Cuando abres la solapa de un libro y se trata de un autor literario consagrado, de seguro aparece en la fotografía con un cigarrillo en la mano y una mirada extraviada en un imposible infinito. El grueso de las imágenes que se nos muestran en los libros de Enrique Vila-Matas, Roberto Bolaño, Javier Marías, Ricardo Piglia, Umberto Eco, Juan Villoro, Paul Auster, Paul Sartre, Pablo Neruda, Michel Houellebecq, Orhan Pamuk y nuestro Denzil Romero, por citar algunos, son prototípicas de lo que el culto de la pose implica en dicho contexto. Lejos estamos de los tiempos de Edgar Allan Poe, Tulio Febres Cordero y hasta de Jorge Luis Borges, cuyas posturas corporales y miradas traslucen inteligencia y un anhelo de mostrarse en su alma, y en la vastedad su obra.
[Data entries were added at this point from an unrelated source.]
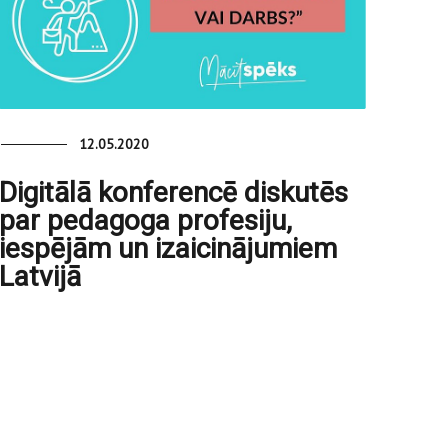
12.05.2020
Digitālā konferencē diskutēs
par pedagoga profesiju,
iespējām un izaicinājumiem
Latvijā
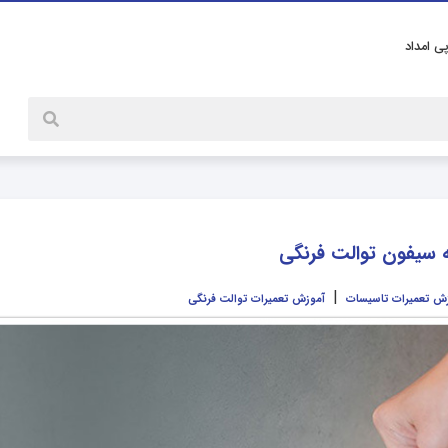
پی امداد
 سیفون توالت فرنگی
|
ش تعمیرات تاسیسات
آموزش تعمیرات توالت فرنگی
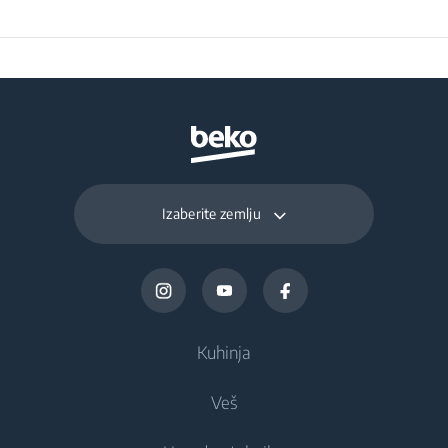
Izaberite zemlju
Kuhinja
Veš
Frižideri i zamrzivači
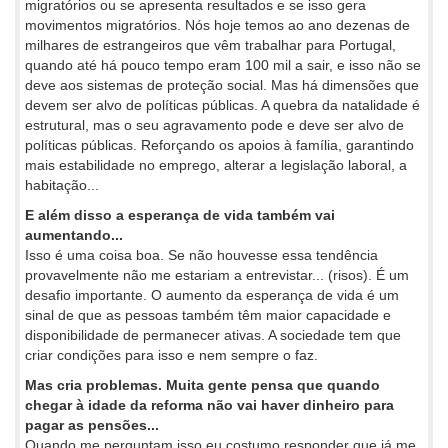
migratórios ou se apresenta resultados e se isso gera
movimentos migratórios. Nós hoje temos ao ano dezenas de
milhares de estrangeiros que vêm trabalhar para Portugal,
quando até há pouco tempo eram 100 mil a sair, e isso não se
deve aos sistemas de proteção social. Mas há dimensões que
devem ser alvo de políticas públicas. A quebra da natalidade é
estrutural, mas o seu agravamento pode e deve ser alvo de
políticas públicas. Reforçando os apoios à família, garantindo
mais estabilidade no emprego, alterar a legislação laboral, a
habitação...
E além disso a esperança de vida também vai
aumentando...
Isso é uma coisa boa. Se não houvesse essa tendência
provavelmente não me estariam a entrevistar... (risos). É um
desafio importante. O aumento da esperança de vida é um
sinal de que as pessoas também têm maior capacidade e
disponibilidade de permanecer ativas. A sociedade tem que
criar condições para isso e nem sempre o faz.
Mas cria problemas. Muita gente pensa que quando
chegar à idade da reforma não vai haver dinheiro para
pagar as pensões...
Quando me perguntam isso eu costumo responder que já me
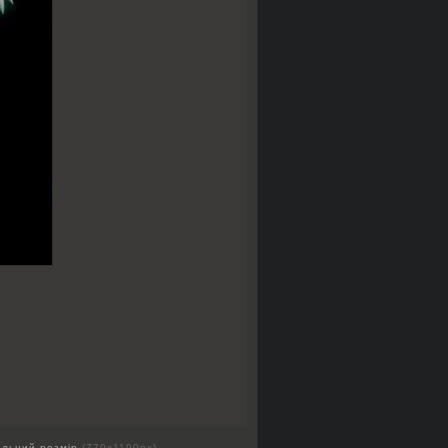
альний розмір
(770x1100px)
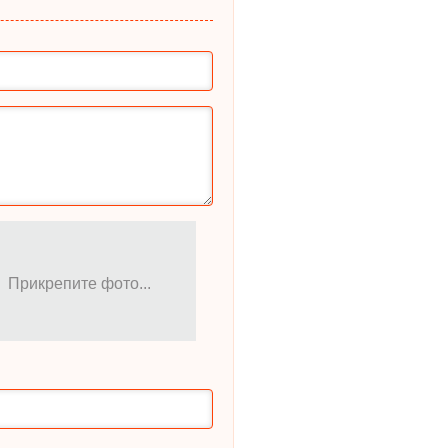
Прикрепите фото...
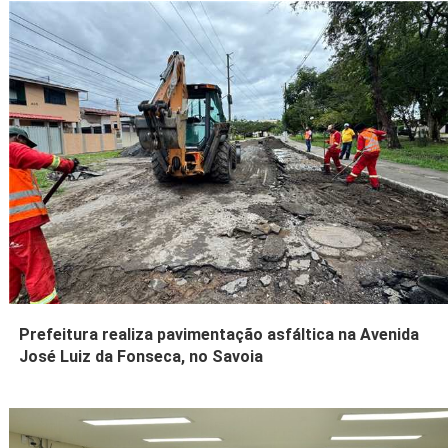
Prefeitura realiza pavimentação asfáltica na Avenida
José Luiz da Fonseca, no Savoia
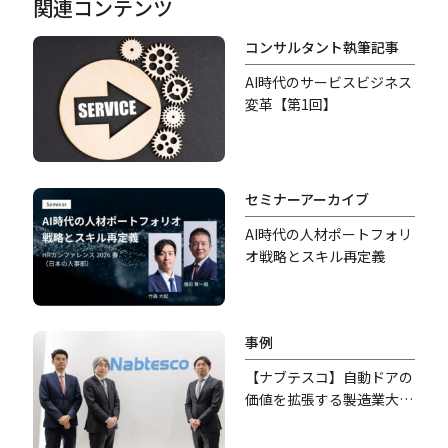
関連コンテンツ
コンサルタント執筆記事
AI時代のサービスビジネス
変革【第1回】
セミナーアーカイブ
AI時代の人材ポートフォリ
オ戦略とスキル再定義
事例
【ナブテスコ】自動ドアの
価値を拡張する――製造業大手
の異業種参入、新規事業開
発の舞台裏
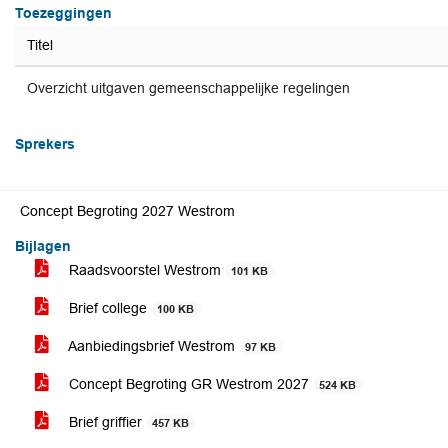
Toezeggingen
Titel
Overzicht uitgaven gemeenschappelijke regelingen
Sprekers
Concept Begroting 2027 Westrom
Bijlagen
Raadsvoorstel Westrom
101 KB
Brief college
100 KB
Aanbiedingsbrief Westrom
97 KB
Concept Begroting GR Westrom 2027
524 KB
Brief griffier
457 KB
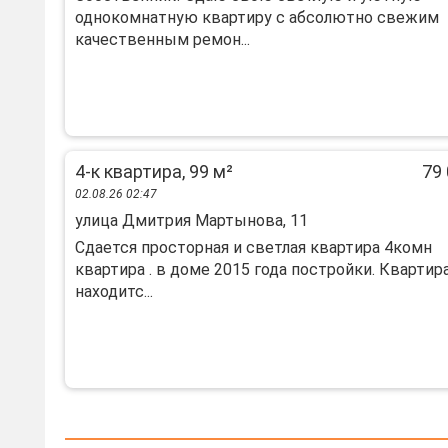
однокомнатную квартиру с абсолютно свежим
качественным ремон...
4-к квартира, 99 м²
79 
02.08.26 02:47
улица Дмитрия Мартынова, 11
Сдается просторная и светлая квартира 4комн
квартира . в доме 2015 года постройки. Квартир
находитс...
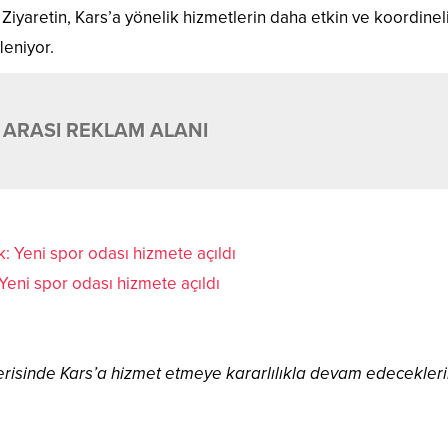
 Ziyaretin, Kars’a yönelik hizmetlerin daha etkin ve koordineli
leniyor.
 ARASI REKLAM ALANI
Yeni spor odası hizmete açıldı
 içerisinde Kars’a hizmet etmeye kararlılıkla devam edecekleri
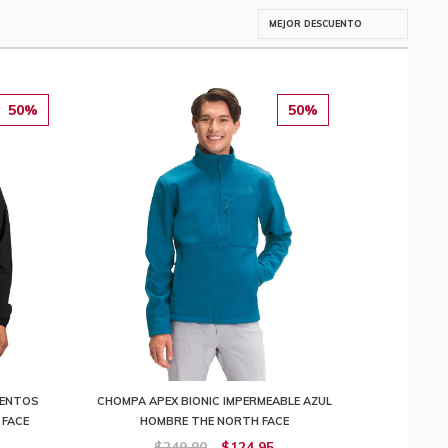
50%
50%
IENTOS
CHOMPA APEX BIONIC IMPERMEABLE AZUL
 FACE
HOMBRE THE NORTH FACE
$249,90
$124,95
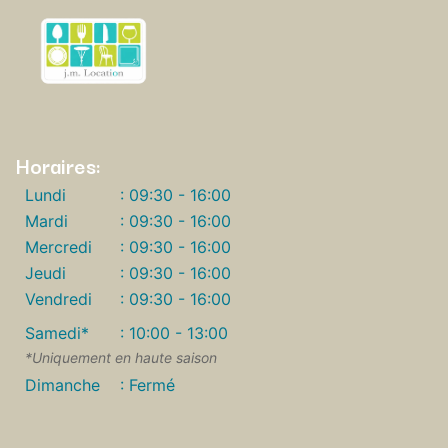
Horaires:
Lundi
: 09:30 - 16:00
Mardi
: 09:30 - 16:00
Mercredi
: 09:30 - 16:00
Jeudi
: 09:30 - 16:00
Vendredi
: 09:30 - 16:00
Samedi*
: 10:00 - 13:00
*Uniquement en haute saison
Dimanche
: Fermé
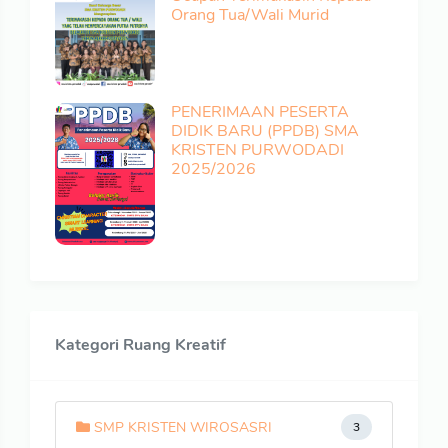
Orang Tua/Wali Murid
PENERIMAAN PESERTA
DIDIK BARU (PPDB) SMA
KRISTEN PURWODADI
2025/2026
Kategori Ruang Kreatif
SMP KRISTEN WIROSASRI
3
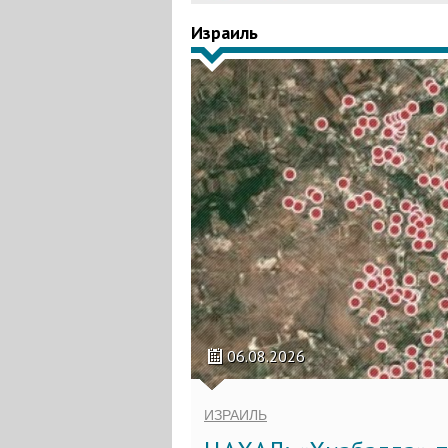
Израиль
06.08.2026
ИЗРАИЛЬ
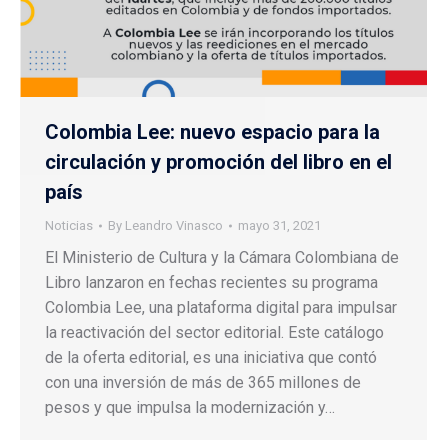
Colombia Lee: nuevo espacio para la
circulación y promoción del libro en el
país
Noticias
By
Leandro Vinasco
mayo 31, 2021
El Ministerio de Cultura y la Cámara Colombiana de
Libro lanzaron en fechas recientes su programa
Colombia Lee, una plataforma digital para impulsar
la reactivación del sector editorial. Este catálogo
de la oferta editorial, es una iniciativa que contó
con una inversión de más de 365 millones de
pesos y que impulsa la modernización y…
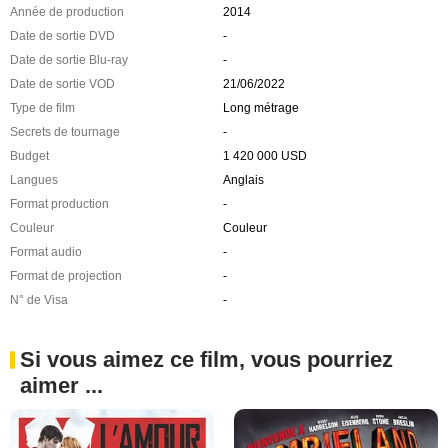
Année de production
2014
Date de sortie DVD
-
Date de sortie Blu-ray
-
Date de sortie VOD
21/06/2022
Type de film
Long métrage
Secrets de tournage
-
Budget
1 420 000 USD
Langues
Anglais
Format production
-
Couleur
Couleur
Format audio
-
Format de projection
-
N° de Visa
-
Si vous aimez ce film, vous pourriez
aimer ...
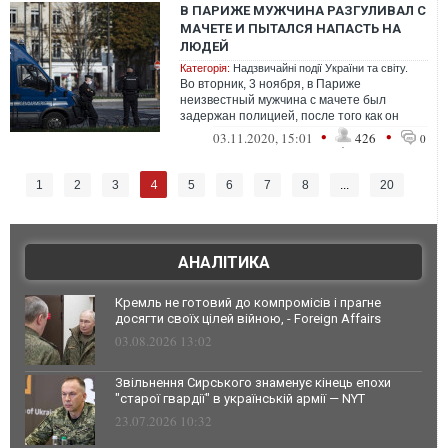
В ПАРИЖЕ МУЖЧИНА РАЗГУЛИВАЛ С
МАЧЕТЕ И ПЫТАЛСЯ НАПАСТЬ НА
ЛЮДЕЙ
Категорія:
Надзвичайні події України та світу.
Во вторник, 3 ноября, в Париже
неизвестный мужчина с мачете был
задержан полицией, после того как он
разгуливал с холодным оружием по городу.
•
•
03.11.2020, 15:01
426
0
4
1
2
3
5
6
7
8
...
20
АНАЛІТИКА
Кремль не готовий до компромісів і прагне
досягти своїх цілей війною, - Foreign Affairs
03.08.2026 13:02
Звільнення Сирського знаменує кінець епохи
"старої гвардії" в українській армії — NYT
23.07.2026 10:32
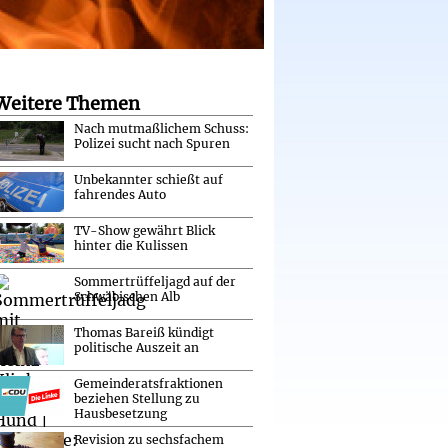
Weitere Themen
Nach mutmaßlichem Schuss:
Polizei sucht nach Spuren
Unbekannter schießt auf
fahrendes Auto
TV-Show gewährt Blick
hinter die Kulissen
Sommertrüffeljagd auf der
Schwäbischen Alb
Thomas Bareiß kündigt
politische Auszeit an
Gemeinderatsfraktionen
beziehen Stellung zu
Hausbesetzung
Revision zu sechsfachem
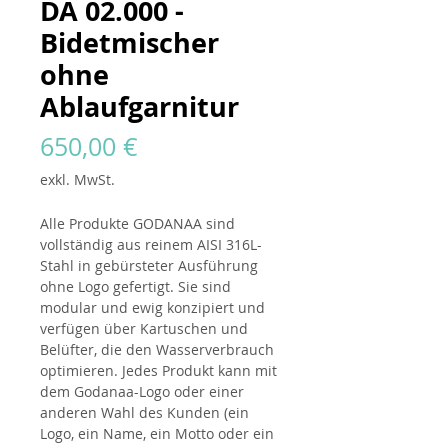
DA 02.000 -
Bidetmischer
ohne
Ablaufgarnitur
Preis
650,00 €
exkl. MwSt.
Alle Produkte
GODANAA
sind
vollständig aus reinem AISI 316L-
Stahl in gebürsteter Ausführung
ohne Logo gefertigt. Sie sind
modular und ewig konzipiert und
verfügen über Kartuschen und
Belüfter, die den Wasserverbrauch
optimieren. Jedes Produkt kann mit
dem Godanaa-Logo oder einer
anderen Wahl des Kunden (ein
Logo, ein Name, ein Motto oder ein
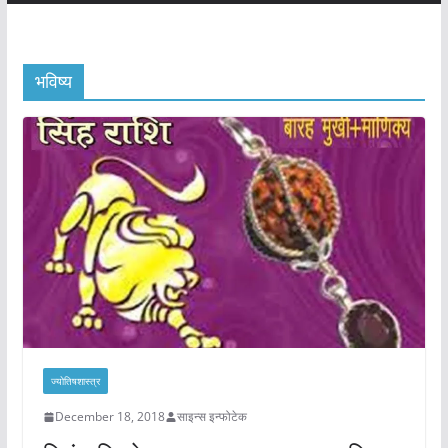
भविष्य
ज्योतिषशास्त्र
December 18, 2018
साइन्स इन्फोटेक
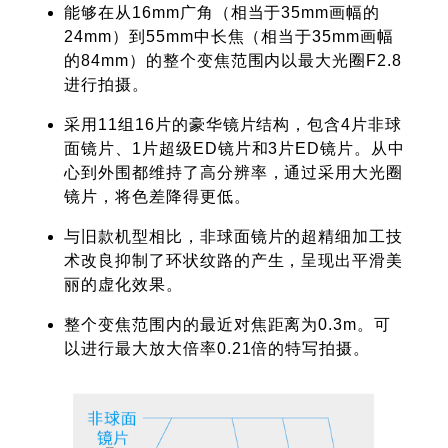
能够在从16mm广角（相当于35mm画幅的
24mm）到55mm中长焦（相当于35mm画幅
的84mm）的整个变焦范围内以最大光圈F2.8
进行拍摄。
采用11组16片的豪华镜片结构，包含4片非球
面镜片、1片超级ED镜片和3片ED镜片。从中
心到外围都维持了高分辨率，通过采用大光圈
镜片，将色差降得更低。
与旧款机型相比，非球面镜片的超精细加工技
术改良抑制了环状纹路的产生，呈现出平滑美
丽的虚化效果。
整个变焦范围内的最近对焦距离为0.3m。可
以进行最大放大倍率0.21倍的特写拍摄。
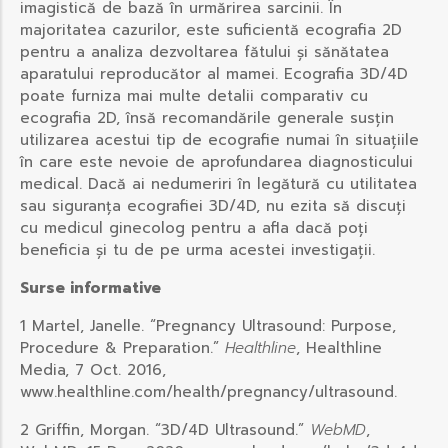
imagistică de bază în urmărirea sarcinii. În
majoritatea cazurilor, este suficientă ecografia 2D
pentru a analiza dezvoltarea fătului și sănătatea
aparatului reproducător al mamei. Ecografia 3D/4D
poate furniza mai multe detalii comparativ cu
ecografia 2D, însă recomandările generale susțin
utilizarea acestui tip de ecografie numai în situațiile
în care este nevoie de aprofundarea diagnosticului
medical. Dacă ai nedumeriri în legătură cu utilitatea
sau siguranța ecografiei 3D/4D, nu ezita să discuți
cu medicul ginecolog pentru a afla dacă poți
beneficia și tu de pe urma acestei investigații.
Surse informative
1 Martel, Janelle. “Pregnancy Ultrasound: Purpose,
Procedure & Preparation.”
Healthline
, Healthline
Media, 7 Oct. 2016,
www.healthline.com/health/pregnancy/ultrasound.
2 Griffin, Morgan. “3D/4D Ultrasound.”
WebMD
,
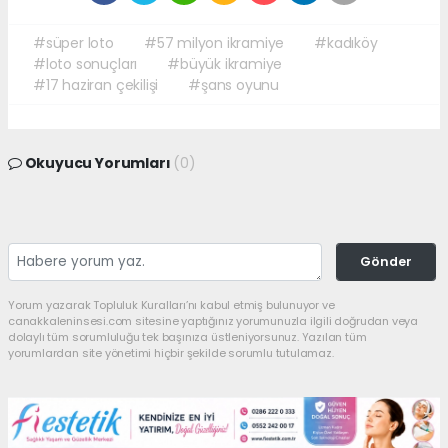
#süper loto
#57 milyon ikramiye
#kadıköy
#loto sonuçları
#büyük ikramiye
#17 haziran çekilişi
#şans oyunu
Okuyucu Yorumları
(0)
Gönder
Yorum yazarak Topluluk Kuralları’nı kabul etmiş bulunuyor ve
canakkaleninsesi.com sitesine yaptığınız yorumunuzla ilgili doğrudan veya
dolaylı tüm sorumluluğu tek başınıza üstleniyorsunuz. Yazılan tüm
yorumlardan site yönetimi hiçbir şekilde sorumlu tutulamaz.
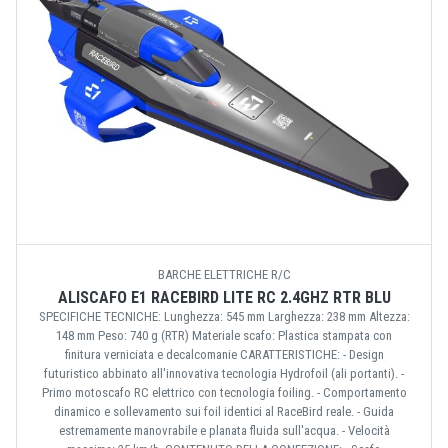
BARCHE ELETTRICHE R/C
ALISCAFO E1 RACEBIRD LITE RC 2.4GHZ RTR BLU
SPECIFICHE TECNICHE: Lunghezza: 545 mm Larghezza: 238 mm Altezza:
148 mm Peso: 740 g (RTR) Materiale scafo: Plastica stampata con
finitura verniciata e decalcomanie CARATTERISTICHE: - Design
futuristico abbinato all'innovativa tecnologia Hydrofoil (ali portanti). -
Primo motoscafo RC elettrico con tecnologia foiling. - Comportamento
dinamico e sollevamento sui foil identici al RaceBird reale. - Guida
estremamente manovrabile e planata fluida sull'acqua. - Velocità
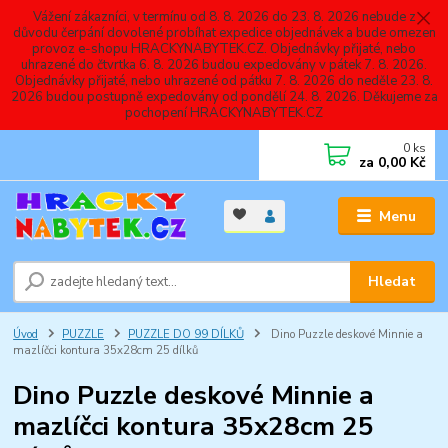
Vážení zákazníci, v termínu od 8. 8. 2026 do 23. 8. 2026 nebude z
důvodu čerpání dovolené probíhat expedice objednávek a bude omezen
provoz e-shopu HRACKYNABYTEK.CZ. Objednávky přijaté, nebo
uhrazené do čtvrtka 6. 8. 2026 budou expedovány v pátek 7. 8. 2026.
Objednávky přijaté, nebo uhrazené od pátku 7. 8. 2026 do neděle 23. 8.
2026 budou postupně expedovány od pondělí 24. 8. 2026. Děkujeme za
pochopení HRACKYNABYTEK.CZ
0
ks
za
0,00 Kč
Menu
Hledat
Úvod
PUZZLE
PUZZLE DO 99 DÍLKŮ
Dino Puzzle deskové Minnie a
mazlíčci kontura 35x28cm 25 dílků
Dino Puzzle deskové Minnie a
mazlíčci kontura 35x28cm 25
Aunque no es cuestión de épocas. Veamos alguna fotografía de José Gil Fortoul, o de Rufino Blanco Bombona, por ejemplo, para constatar que el culto de la pose va más allá de la vanidad como artificio, para adentrarse en las oscuridades del ser y sus poderosas tramas psicológicas. Eso sin contar con los retratos de generales y dictadores de los siglos XIX y XX: ataviados con trajes de gala, enjambres de medallas, densas y cuidadas barbas (y bigotes), y algún libro en la mano. Me llaman la atención los retratos posados de Antonio Guzmán Blanco, porque en ellos confluyen las ansias de inmortalidad, así como el deseo de mostrar a los de su época (y a las generaciones futuras), su poder y dignidad, así como su exquisita cultura.